With the emphasis on bullying in schools, the next thing is that playground fighting will be criminalized, with ten year olds being accused of assault and battery for punching one another.
It looks like we are going too far.
With the emphasis on bullying in schools, the next thing is that playground fighting will be criminalized, with ten year olds being accused of assault and battery for punching one another.
It looks like we are going too far.
The more severe acts of bullying violence that happen on a schoolyard are, to my knowledge, already criminal acts under the law. The school authorities are merely in the habit of looking the other way and quipping “Boys will be boys” whenever such bullying happens. … Until a bullied kid snaps and goes on a Columbine-style rampage. Then suddenly it’s the bullied-kid’s parents fault, or its video-games’ fault, or it’s violence-in-the-media’s fault, or it’s the school’s fault for not monitoring the bullied-kid’s behavior more closely beforehand – but for some reason it’s never the fault of the bullies, or of the school’s tendency to allow the bullying to continue.
I dunno. When I was six years of age I would occasionally get into a fight with someone else at school. I can remember getting a fat lip at least once and giving someone a bloody nose at least once. As I recall if the teachers caught us fighting we were in trouble with detention or loss of recess priviliges. The last time I got into a fight in school was in 7th grade and both of us were suspended for the day and spent the next day in ISS. (In School Suspension)
Not every fight in school is the result of the actions of a bully. Sometimes two kids just don’t like each other and they end up fighting. I think it would be silly to call the police and treat each school yard fight like an assault.
And speaking of bullies. Is it possible that some of these school shooters were just assholes to begin with? Maybe that was why they were being picked on by everyone.
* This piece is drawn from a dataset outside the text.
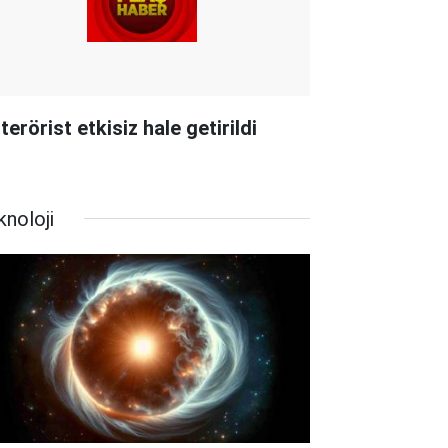
terörist etkisiz hale getirildi
knoloji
It is possible after all.
Marc
So getting the shit beat out of you on the school playground is children’s play…
I’m not inviting your kids over for a play date.
My own mother is the Director of Special Services for our local school district.
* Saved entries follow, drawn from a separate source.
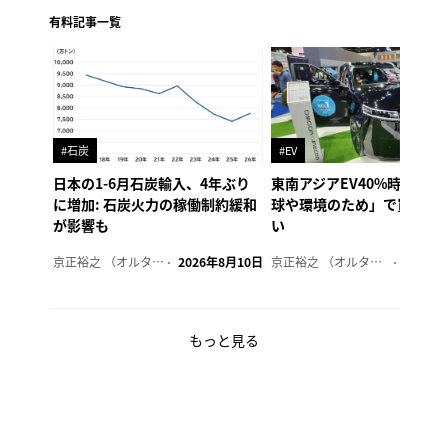
有料記事一覧
#石炭
#EV
日本の1-6月石炭輸入、4年ぶり
東南アジアEV40%時代②
に増加: 石炭火力の稼働制約緩和
球や環境のため」で買う訳
が影響も
い
京正裕之 （オルタナ副編集長）
2026年8月10日
京正裕之 （オルタナ副編集長）
2026年
もっと見る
They just recently had a case where two kids, both with behavior, problems got into a fight(nothing big, no injuries.) But . . .one parent asked for the police. LOL!!! “What are you going to do lady? Press charges against a 5 year old.”
I’ve got many more stories of stupid parents too.
MGibson wrote:
True – but this should not mean that no schoolyard fights or threats of violence should be left alone. We shouldn’t have to wait until the “picked on” gets a real injury before intervening.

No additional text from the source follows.